--- Material provided Enclosed Below ---

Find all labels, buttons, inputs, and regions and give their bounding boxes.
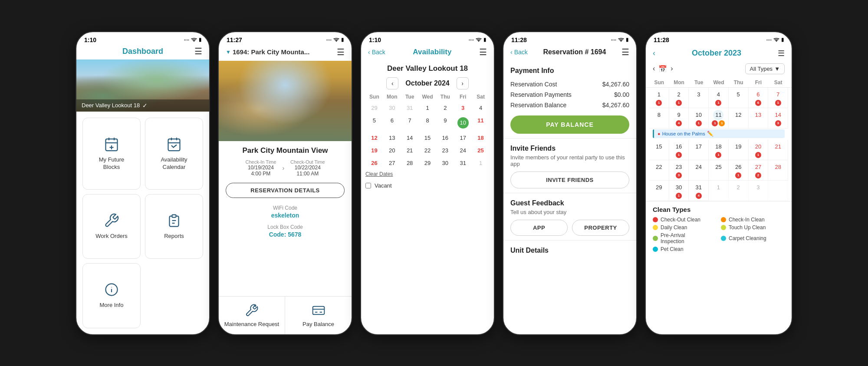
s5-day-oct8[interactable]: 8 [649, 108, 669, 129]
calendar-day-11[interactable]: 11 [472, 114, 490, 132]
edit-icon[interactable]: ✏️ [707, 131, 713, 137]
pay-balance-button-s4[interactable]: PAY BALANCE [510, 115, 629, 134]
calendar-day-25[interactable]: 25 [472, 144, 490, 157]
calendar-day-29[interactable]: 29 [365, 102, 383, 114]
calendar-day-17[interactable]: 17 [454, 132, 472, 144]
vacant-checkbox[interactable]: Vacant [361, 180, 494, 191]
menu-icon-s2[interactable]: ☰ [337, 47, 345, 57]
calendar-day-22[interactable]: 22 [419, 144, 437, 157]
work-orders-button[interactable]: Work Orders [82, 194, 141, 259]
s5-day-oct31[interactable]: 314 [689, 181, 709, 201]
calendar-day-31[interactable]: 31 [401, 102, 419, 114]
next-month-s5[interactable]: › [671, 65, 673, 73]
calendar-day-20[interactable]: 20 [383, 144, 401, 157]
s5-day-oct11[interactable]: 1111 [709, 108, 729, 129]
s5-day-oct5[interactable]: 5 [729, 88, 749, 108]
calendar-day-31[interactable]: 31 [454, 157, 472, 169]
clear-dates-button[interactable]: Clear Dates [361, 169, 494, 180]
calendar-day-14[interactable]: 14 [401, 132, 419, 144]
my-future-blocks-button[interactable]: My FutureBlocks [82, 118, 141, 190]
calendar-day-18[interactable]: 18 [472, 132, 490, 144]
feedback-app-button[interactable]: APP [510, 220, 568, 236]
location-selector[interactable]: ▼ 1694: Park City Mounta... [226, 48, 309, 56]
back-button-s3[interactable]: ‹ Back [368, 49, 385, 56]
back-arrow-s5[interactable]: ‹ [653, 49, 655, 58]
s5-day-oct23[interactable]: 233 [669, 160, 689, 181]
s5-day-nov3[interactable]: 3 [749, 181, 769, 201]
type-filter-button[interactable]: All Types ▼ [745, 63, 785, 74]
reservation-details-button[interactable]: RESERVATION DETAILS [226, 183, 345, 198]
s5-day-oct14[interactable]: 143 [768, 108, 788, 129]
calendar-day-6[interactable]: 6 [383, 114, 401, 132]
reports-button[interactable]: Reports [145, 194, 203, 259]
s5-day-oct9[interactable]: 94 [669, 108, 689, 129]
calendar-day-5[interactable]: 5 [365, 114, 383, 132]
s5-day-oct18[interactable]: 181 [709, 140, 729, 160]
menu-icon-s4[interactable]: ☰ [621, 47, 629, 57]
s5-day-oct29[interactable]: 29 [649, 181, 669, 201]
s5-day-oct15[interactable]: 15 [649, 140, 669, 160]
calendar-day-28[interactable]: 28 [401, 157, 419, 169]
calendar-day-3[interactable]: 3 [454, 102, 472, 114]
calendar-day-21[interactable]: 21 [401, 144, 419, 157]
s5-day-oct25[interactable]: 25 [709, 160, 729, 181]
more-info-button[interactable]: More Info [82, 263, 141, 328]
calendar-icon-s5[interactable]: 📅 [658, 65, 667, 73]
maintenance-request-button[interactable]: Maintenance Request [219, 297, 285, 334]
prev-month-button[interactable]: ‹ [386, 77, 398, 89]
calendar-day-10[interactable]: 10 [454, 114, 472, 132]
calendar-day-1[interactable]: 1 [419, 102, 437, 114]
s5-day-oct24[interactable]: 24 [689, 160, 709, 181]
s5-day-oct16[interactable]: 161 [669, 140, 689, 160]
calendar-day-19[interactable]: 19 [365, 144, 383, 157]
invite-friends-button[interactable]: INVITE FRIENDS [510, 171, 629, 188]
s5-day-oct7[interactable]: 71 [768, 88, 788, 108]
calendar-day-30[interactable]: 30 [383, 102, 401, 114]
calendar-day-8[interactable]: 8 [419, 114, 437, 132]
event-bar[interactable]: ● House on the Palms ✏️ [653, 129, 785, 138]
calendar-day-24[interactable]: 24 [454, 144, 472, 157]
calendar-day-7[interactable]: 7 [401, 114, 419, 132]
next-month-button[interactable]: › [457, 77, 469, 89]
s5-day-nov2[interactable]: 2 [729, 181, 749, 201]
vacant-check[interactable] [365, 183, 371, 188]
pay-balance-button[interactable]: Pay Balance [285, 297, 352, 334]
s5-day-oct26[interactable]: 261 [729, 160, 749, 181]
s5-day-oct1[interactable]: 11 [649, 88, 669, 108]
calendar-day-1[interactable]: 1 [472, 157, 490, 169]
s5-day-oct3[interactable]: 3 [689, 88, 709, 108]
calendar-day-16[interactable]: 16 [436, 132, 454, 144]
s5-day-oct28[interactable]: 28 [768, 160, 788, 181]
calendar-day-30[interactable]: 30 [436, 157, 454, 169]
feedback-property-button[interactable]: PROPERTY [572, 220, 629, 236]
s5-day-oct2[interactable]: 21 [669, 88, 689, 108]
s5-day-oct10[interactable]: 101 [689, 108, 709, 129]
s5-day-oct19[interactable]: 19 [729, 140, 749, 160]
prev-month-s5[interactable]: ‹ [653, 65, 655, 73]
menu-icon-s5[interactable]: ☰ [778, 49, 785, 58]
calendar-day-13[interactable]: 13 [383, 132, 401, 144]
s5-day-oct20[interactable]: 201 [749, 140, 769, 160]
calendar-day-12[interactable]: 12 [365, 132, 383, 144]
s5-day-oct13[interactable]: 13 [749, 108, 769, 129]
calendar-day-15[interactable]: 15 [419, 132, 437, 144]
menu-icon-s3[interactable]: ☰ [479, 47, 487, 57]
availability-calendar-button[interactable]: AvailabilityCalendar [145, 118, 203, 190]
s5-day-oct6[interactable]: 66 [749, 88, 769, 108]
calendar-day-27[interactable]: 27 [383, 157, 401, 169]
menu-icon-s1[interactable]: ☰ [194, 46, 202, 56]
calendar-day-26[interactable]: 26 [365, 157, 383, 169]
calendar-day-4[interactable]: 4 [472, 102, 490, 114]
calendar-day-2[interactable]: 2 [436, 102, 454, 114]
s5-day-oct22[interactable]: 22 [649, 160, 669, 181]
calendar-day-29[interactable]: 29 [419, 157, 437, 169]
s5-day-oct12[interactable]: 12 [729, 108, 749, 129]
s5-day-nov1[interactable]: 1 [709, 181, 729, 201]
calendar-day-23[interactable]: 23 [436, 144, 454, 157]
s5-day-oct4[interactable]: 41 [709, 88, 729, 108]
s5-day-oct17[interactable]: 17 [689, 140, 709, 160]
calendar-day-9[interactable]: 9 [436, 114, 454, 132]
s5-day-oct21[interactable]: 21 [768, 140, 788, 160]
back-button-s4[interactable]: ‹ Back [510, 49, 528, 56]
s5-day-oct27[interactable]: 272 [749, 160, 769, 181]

--- End of Enclosed Material provided ---

:: Assigned task ::
Each entry above should be printed exactly, and any picture in it left out.

:: Task solution ::
Find all labels, buttons, inputs, and regions and give their bounding boxes.
s5-day-oct8[interactable]: 8 [649, 108, 669, 129]
calendar-day-11[interactable]: 11 [472, 114, 490, 132]
edit-icon[interactable]: ✏️ [707, 131, 713, 137]
pay-balance-button-s4[interactable]: PAY BALANCE [510, 115, 629, 134]
calendar-day-25[interactable]: 25 [472, 144, 490, 157]
calendar-day-29[interactable]: 29 [365, 102, 383, 114]
calendar-day-17[interactable]: 17 [454, 132, 472, 144]
vacant-checkbox[interactable]: Vacant [361, 180, 494, 191]
menu-icon-s2[interactable]: ☰ [337, 47, 345, 57]
calendar-day-22[interactable]: 22 [419, 144, 437, 157]
work-orders-button[interactable]: Work Orders [82, 194, 141, 259]
s5-day-oct31[interactable]: 314 [689, 181, 709, 201]
calendar-day-31[interactable]: 31 [401, 102, 419, 114]
next-month-s5[interactable]: › [671, 65, 673, 73]
calendar-day-20[interactable]: 20 [383, 144, 401, 157]
s5-day-oct11[interactable]: 1111 [709, 108, 729, 129]
s5-day-oct5[interactable]: 5 [729, 88, 749, 108]
calendar-day-31[interactable]: 31 [454, 157, 472, 169]
clear-dates-button[interactable]: Clear Dates [361, 169, 494, 180]
calendar-day-14[interactable]: 14 [401, 132, 419, 144]
my-future-blocks-button[interactable]: My FutureBlocks [82, 118, 141, 190]
calendar-day-18[interactable]: 18 [472, 132, 490, 144]
feedback-app-button[interactable]: APP [510, 220, 568, 236]
location-selector[interactable]: ▼ 1694: Park City Mounta... [226, 48, 309, 56]
back-button-s3[interactable]: ‹ Back [368, 49, 385, 56]
back-arrow-s5[interactable]: ‹ [653, 49, 655, 58]
s5-day-oct23[interactable]: 233 [669, 160, 689, 181]
s5-day-nov3[interactable]: 3 [749, 181, 769, 201]
type-filter-button[interactable]: All Types ▼ [745, 63, 785, 74]
reservation-details-button[interactable]: RESERVATION DETAILS [226, 183, 345, 198]
s5-day-oct14[interactable]: 143 [768, 108, 788, 129]
calendar-day-6[interactable]: 6 [383, 114, 401, 132]
reports-button[interactable]: Reports [145, 194, 203, 259]
s5-day-oct9[interactable]: 94 [669, 108, 689, 129]
calendar-day-5[interactable]: 5 [365, 114, 383, 132]
s5-day-oct18[interactable]: 181 [709, 140, 729, 160]
menu-icon-s4[interactable]: ☰ [621, 47, 629, 57]
s5-day-oct29[interactable]: 29 [649, 181, 669, 201]
s5-day-oct15[interactable]: 15 [649, 140, 669, 160]
calendar-day-28[interactable]: 28 [401, 157, 419, 169]
calendar-day-3[interactable]: 3 [454, 102, 472, 114]
calendar-day-21[interactable]: 21 [401, 144, 419, 157]
s5-day-oct25[interactable]: 25 [709, 160, 729, 181]
more-info-button[interactable]: More Info [82, 263, 141, 328]
calendar-icon-s5[interactable]: 📅 [658, 65, 667, 73]
maintenance-request-button[interactable]: Maintenance Request [219, 297, 285, 334]
prev-month-button[interactable]: ‹ [386, 77, 398, 89]
calendar-day-10[interactable]: 10 [454, 114, 472, 132]
calendar-day-1[interactable]: 1 [419, 102, 437, 114]
s5-day-oct24[interactable]: 24 [689, 160, 709, 181]
s5-day-oct16[interactable]: 161 [669, 140, 689, 160]
calendar-day-19[interactable]: 19 [365, 144, 383, 157]
invite-friends-button[interactable]: INVITE FRIENDS [510, 171, 629, 188]
s5-day-oct7[interactable]: 71 [768, 88, 788, 108]
calendar-day-30[interactable]: 30 [383, 102, 401, 114]
calendar-day-8[interactable]: 8 [419, 114, 437, 132]
event-bar[interactable]: ● House on the Palms ✏️ [653, 129, 785, 138]
calendar-day-24[interactable]: 24 [454, 144, 472, 157]
calendar-day-7[interactable]: 7 [401, 114, 419, 132]
next-month-button[interactable]: › [457, 77, 469, 89]
s5-day-nov2[interactable]: 2 [729, 181, 749, 201]
vacant-check[interactable] [365, 183, 371, 188]
pay-balance-button[interactable]: Pay Balance [285, 297, 352, 334]
s5-day-oct26[interactable]: 261 [729, 160, 749, 181]
s5-day-oct1[interactable]: 11 [649, 88, 669, 108]
calendar-day-1[interactable]: 1 [472, 157, 490, 169]
s5-day-oct3[interactable]: 3 [689, 88, 709, 108]
calendar-day-16[interactable]: 16 [436, 132, 454, 144]
s5-day-oct28[interactable]: 28 [768, 160, 788, 181]
calendar-day-30[interactable]: 30 [436, 157, 454, 169]
feedback-property-button[interactable]: PROPERTY [572, 220, 629, 236]
s5-day-oct2[interactable]: 21 [669, 88, 689, 108]
s5-day-oct10[interactable]: 101 [689, 108, 709, 129]
s5-day-oct19[interactable]: 19 [729, 140, 749, 160]
prev-month-s5[interactable]: ‹ [653, 65, 655, 73]
menu-icon-s5[interactable]: ☰ [778, 49, 785, 58]
calendar-day-13[interactable]: 13 [383, 132, 401, 144]
s5-day-oct20[interactable]: 201 [749, 140, 769, 160]
calendar-day-12[interactable]: 12 [365, 132, 383, 144]
s5-day-oct13[interactable]: 13 [749, 108, 769, 129]
calendar-day-15[interactable]: 15 [419, 132, 437, 144]
menu-icon-s3[interactable]: ☰ [479, 47, 487, 57]
availability-calendar-button[interactable]: AvailabilityCalendar [145, 118, 203, 190]
s5-day-oct6[interactable]: 66 [749, 88, 769, 108]
calendar-day-27[interactable]: 27 [383, 157, 401, 169]
menu-icon-s1[interactable]: ☰ [194, 46, 202, 56]
calendar-day-26[interactable]: 26 [365, 157, 383, 169]
calendar-day-4[interactable]: 4 [472, 102, 490, 114]
calendar-day-2[interactable]: 2 [436, 102, 454, 114]
s5-day-oct22[interactable]: 22 [649, 160, 669, 181]
calendar-day-29[interactable]: 29 [419, 157, 437, 169]
s5-day-oct12[interactable]: 12 [729, 108, 749, 129]
s5-day-nov1[interactable]: 1 [709, 181, 729, 201]
calendar-day-23[interactable]: 23 [436, 144, 454, 157]
s5-day-oct4[interactable]: 41 [709, 88, 729, 108]
s5-day-oct17[interactable]: 17 [689, 140, 709, 160]
calendar-day-9[interactable]: 9 [436, 114, 454, 132]
s5-day-oct21[interactable]: 21 [768, 140, 788, 160]
back-button-s4[interactable]: ‹ Back [510, 49, 528, 56]
s5-day-oct27[interactable]: 272 [749, 160, 769, 181]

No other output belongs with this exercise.